After the inquiry into the death is completed, it seems that s71 doesn’t apply any more because s71(c) no longer holds.
Section 71(1) applies before a coroner's finding is released.
Section 71(2) applies after a coroner's finding is released.
It would seem pretty odd if permission was needed in perpetuity. So odd that I’m not surprised at the observation that no one has asked permission of the Chief coroner in 30 years, and he’s never taken anyone to task for that.
His comment was about no-one ever asking in the circumstances where I asked (ie after a high profile death presumed to be a suicide).
And yes, permission is needed in perpetuity if you want to disclose information beyond that allowed in section 71(2).
Check! That looks what what both the Act and the guide says.
The problem with the guidance is that it doesn’t even look like you need permission.
I meant to say, I think:
The problem is that that guidance makes it look like you can’t even ask for permission until after the decision is made (ie it looks like the pre-decision ban is total).
Pretty clear that you need permission to go further (although I can’t tell if even that is possible). Afterwards you can say it was a suicide without the coroner’s permission. That’s what I’m reading. You appear to need permission to say more than the very basic facts, though.
After a Coroner has declared a death a suicide, you can publicly state it was a suicide.
You can get permission to state more, such as the means used.
But the Act trumps the guidance, doesn’t it? Newspapers have surely hit this hundreds of times, got their lawyers to look at the law, and then realized that it’s clear enough in the Act itself that the highly counter-intuitive idea that coroners have a perpetual right to deny freedom of reporting of any suicide is counter-intuitive because it’s false.
I am confident you need permission to report the particulars of a self-inflicted death before the Coroner has made a decision.
The problem with the guidance is that it doesn’t even look like you can get permission.
The problem with the law is that you do need permission.
But reading the Act itself, I would think that chapter is contradicting the Act somewhat.
Yep. That was what I was trying to get at. You read the guidance, and it doesn't even look like you can get permission until after the finding has been made.
And if you hit another car that’s moving, the impact speed may be doubled meaning the outcome will be twice as bad.
Not four times as bad? Or some other even higher number? I'd have thought driving/crashing at 100km/h was much more dangerous than driving/crashing at 50km/h.
If this was not against the law, they’d be out of jail sooner. The amount of time spent in jail for cannabis is a real thing, real people’s lives rotting in jail over something millions of NZers have done regularly.
No. I'm saying that, for example someone gets two years imprisonment for burglary and one month for possession of class A, for a total sentence of two years and release after one year (because that's how concurrent sentences work). If class A drugs hadn't been found on them, the total sentence would be two years, with release after one year.

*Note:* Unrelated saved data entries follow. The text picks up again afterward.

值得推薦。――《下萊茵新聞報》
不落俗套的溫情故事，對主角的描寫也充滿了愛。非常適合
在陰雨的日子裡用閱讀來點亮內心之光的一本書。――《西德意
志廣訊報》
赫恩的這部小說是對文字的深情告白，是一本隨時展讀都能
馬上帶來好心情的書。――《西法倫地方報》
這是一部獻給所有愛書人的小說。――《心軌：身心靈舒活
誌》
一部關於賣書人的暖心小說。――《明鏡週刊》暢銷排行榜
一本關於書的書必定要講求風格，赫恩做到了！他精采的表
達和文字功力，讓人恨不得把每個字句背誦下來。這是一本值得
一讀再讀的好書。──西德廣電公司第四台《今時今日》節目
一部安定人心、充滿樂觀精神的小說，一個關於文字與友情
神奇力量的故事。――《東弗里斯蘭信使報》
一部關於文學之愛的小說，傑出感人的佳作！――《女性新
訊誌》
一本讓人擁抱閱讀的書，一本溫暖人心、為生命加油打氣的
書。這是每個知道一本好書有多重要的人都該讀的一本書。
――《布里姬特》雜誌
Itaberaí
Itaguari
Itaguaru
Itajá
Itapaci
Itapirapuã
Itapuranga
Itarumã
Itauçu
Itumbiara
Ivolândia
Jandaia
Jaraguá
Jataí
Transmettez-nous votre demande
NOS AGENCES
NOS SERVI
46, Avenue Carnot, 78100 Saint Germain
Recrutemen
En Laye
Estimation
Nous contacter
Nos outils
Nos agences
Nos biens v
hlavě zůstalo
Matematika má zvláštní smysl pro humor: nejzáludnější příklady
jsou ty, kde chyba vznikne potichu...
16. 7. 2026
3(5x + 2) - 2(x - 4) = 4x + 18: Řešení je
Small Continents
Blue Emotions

because those statistics are published?
I have just OIAed the stats, but my confidence comes from knowing how criminal sentencing works. e.g. Police suspect someone is a burglar, and get a search warrant to search for stolen goods. In the course of the search they find some drugs (getting money for this may have been the reason for the burglary). They charge both. The person gets two years for burglary and one month for the possession charge, to be served simultaneously.

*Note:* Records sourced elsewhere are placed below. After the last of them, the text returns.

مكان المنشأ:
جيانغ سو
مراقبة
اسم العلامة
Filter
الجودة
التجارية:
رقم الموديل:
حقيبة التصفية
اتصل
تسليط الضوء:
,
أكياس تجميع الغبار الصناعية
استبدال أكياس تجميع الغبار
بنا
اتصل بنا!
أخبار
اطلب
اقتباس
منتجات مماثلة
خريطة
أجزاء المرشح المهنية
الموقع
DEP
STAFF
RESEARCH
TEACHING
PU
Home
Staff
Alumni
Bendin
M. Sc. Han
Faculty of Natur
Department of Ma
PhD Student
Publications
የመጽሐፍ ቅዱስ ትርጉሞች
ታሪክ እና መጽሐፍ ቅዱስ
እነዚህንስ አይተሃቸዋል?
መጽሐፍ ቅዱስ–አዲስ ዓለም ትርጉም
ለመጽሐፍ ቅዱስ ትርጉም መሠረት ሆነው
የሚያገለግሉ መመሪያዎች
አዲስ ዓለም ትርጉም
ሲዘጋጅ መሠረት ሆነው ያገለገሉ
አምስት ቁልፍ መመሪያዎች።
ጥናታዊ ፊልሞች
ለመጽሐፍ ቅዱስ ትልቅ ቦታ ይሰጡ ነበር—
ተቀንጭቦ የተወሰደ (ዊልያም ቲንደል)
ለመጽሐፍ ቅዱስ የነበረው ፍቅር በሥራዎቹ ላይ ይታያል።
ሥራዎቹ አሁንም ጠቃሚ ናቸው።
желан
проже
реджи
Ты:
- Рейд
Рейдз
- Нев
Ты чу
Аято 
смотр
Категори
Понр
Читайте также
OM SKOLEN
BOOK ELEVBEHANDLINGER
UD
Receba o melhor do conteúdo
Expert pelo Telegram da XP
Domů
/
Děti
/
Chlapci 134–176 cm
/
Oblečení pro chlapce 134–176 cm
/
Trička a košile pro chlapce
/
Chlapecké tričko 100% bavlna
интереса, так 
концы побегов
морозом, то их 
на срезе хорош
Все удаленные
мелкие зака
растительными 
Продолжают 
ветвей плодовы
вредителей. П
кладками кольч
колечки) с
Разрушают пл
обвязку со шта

Will happen with a bunch of offences. Drunken assault in a pub or street. Police arrest and conduct a search incident to arrest, find drug utensils etc. When you get to sentencing it all comes out in the wash. You can't sentence someone to community work if they're going to prison for something else, and it would be wrong to fine them (just setting them up to fail when they're released), so they get short sentence for the minor offending.
I'm not saying that this is every case. But I do think it will be a lot of them. And hopefully we'll know in 20 working days or so.
Mallard just pulled his “no one is ever jailed for pot possession” out of his ass – and carried on even after he was shown evidence of how wrong he is.
You need to contrast between those sent to prison for drug possession alone, and those sent to prison for burglary and drug possession or receiving stolen goods and drug possession. None of the statistics quoted make this distinction. I am confident that many (I suspect most, and perhaps not far short of all) people given a prison sentence for simple possession are serving that prison sentence simultaneously with a prison sentence for some other, more serious, offence.
There will be some who have served a prison term because, for example, of failure to comply with a community sentence given for drug possession, but people sentenced to prison for drug possession and nothing more will be very few.
But that $500k fine only applies to a body corporate, not an individual.
Well, for individuals, the maximum fine is the same then. $10,000. But vastly different for bodies corporate.